Maya Pellegrini

Personal information
- Date of birth: 14 November 2002 (age 22)
- Place of birth: Littleton, Colorado, U.S.
- Position(s): Forward

Team information
- Current team: Molfetta (futsal)

Youth career
- 2016–2018: Colorado Rush
- 2018–2020: Colorado Rapids
- 2019–2021: Colorado Academy

College career
- Years: Team / Apps / (Gls)
- 2021: Portland Pilots
- 2022–2023: Western Carolina Catamounts

Senior career*
- Years: Team / Apps / (Gls)
- 2023: Universidad Católica [es]
- 2024: Santiago Morning
- 2025–: Molfetta (futsal)

International career^{‡}
- 2018: Chile U20

= Maya Pellegrini =

Chilean footballer (born 2002)

Maya Pellegrini (born 14 November 2002) is a footballer and futsal player who plays as a forward for Femminile Molfetta in the Italian Serie A (futsal). Born in the United States, she represents Chile internationally.

==Club career==
Born in Littleton, Colorado, United States, as a youth player, Pellegrini was with both Colorado Rush and Colorado Rapids as well as with the Colorado Academy's soccer team from 2019 to 2021.

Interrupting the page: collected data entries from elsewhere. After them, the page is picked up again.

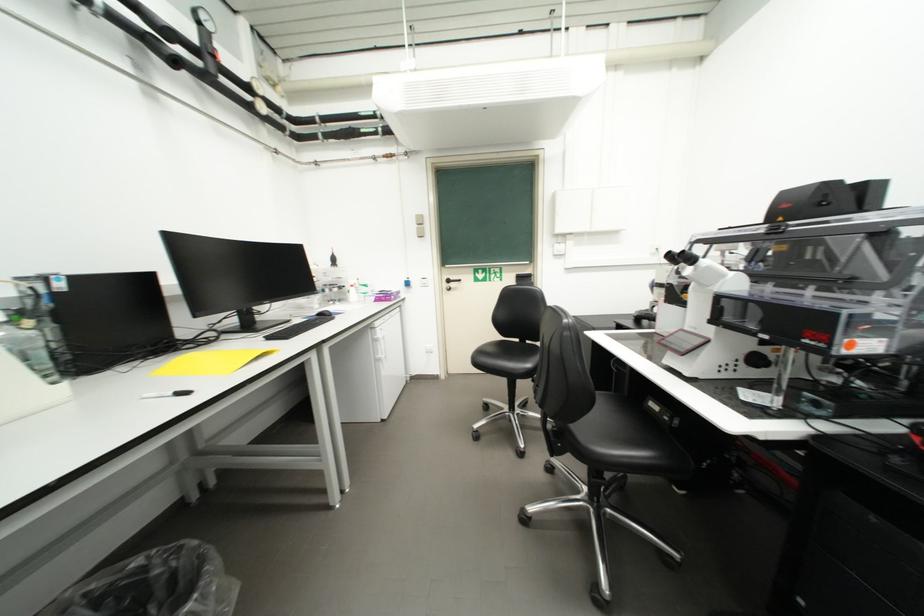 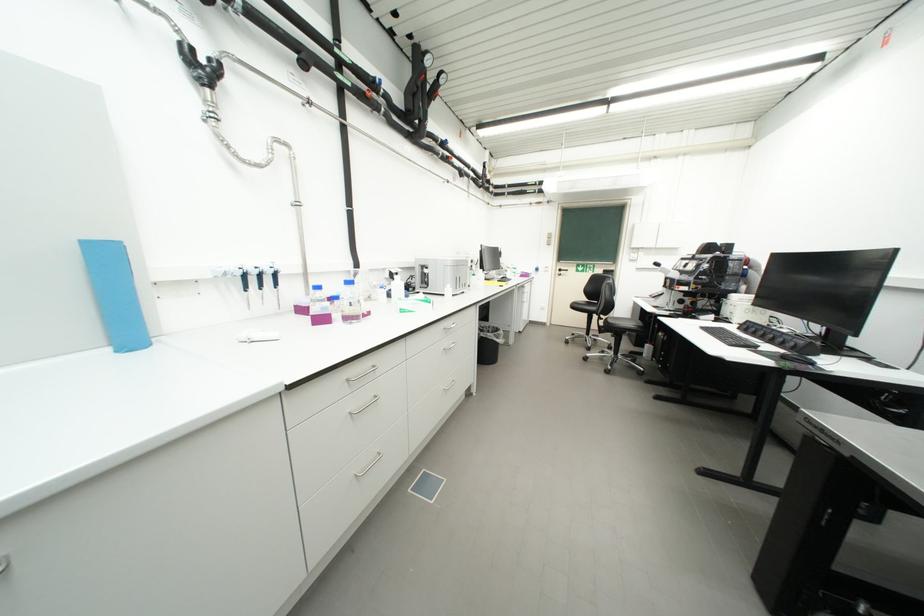 Question: I am providing you with two images of the same scene from different viewpoints. Which of the following objects are not visible in image2?

Choices:
 (A) microscope focus knob
 (B) computer keyboard
 (C) blue table marker
 (D) chair sitting surface

Answer: (A) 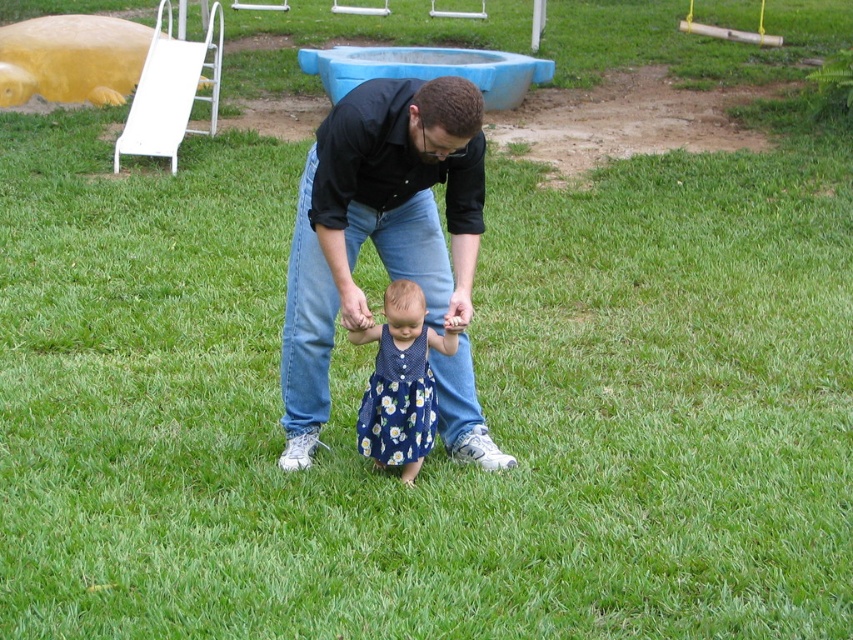 In the scene shown: You are standing in the park and see two points marked in the image. Which point is closer to you, point (315, 419) or point (390, 300)?

Point (315, 419) is closer to you than point (390, 300) because it is further to the viewer.

From the picture: You are a photographer trying to capture a candid shot of the man and child. Since the black cotton shirt at center and the blue floral dress at center are both in the frame, which clothing item is covering part of the other?

The black cotton shirt at center is positioned over the blue floral dress at center, so it is covering part of it.

From the picture: You are a photographer trying to capture the man and child in the scene. You want to ensure the black cotton shirt at center is visible in the photo. Where should you position yourself relative to the point at coordinates (376, 225)?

At college level, she played for Portland Pilots in 2021 and Western Carolina Catamounts in 2022–23 in the NCAA Division I.

In August 2023, she moved to Chile and signed with the Universidad Católica women's team in the top division. The next season, she switched to Santiago Morning.

In 2025, Pellegrini moved to Italy and signed with Femminile Molfetta in the Serie A (futsal).

==International career==
In 2018, she was part of the Chile national under-20 team.

After a training microcycle with the Chile senior team in June 2023, she received her first call-up, being a substitute player in the 4–0 loss against Brazil on 2 July.

==Personal life==
Born in the United States, her parents are Ivonne and Gino Pellegrini, both Chileans.

She got a bachelor's degree in mechanical engineering at University of Portland.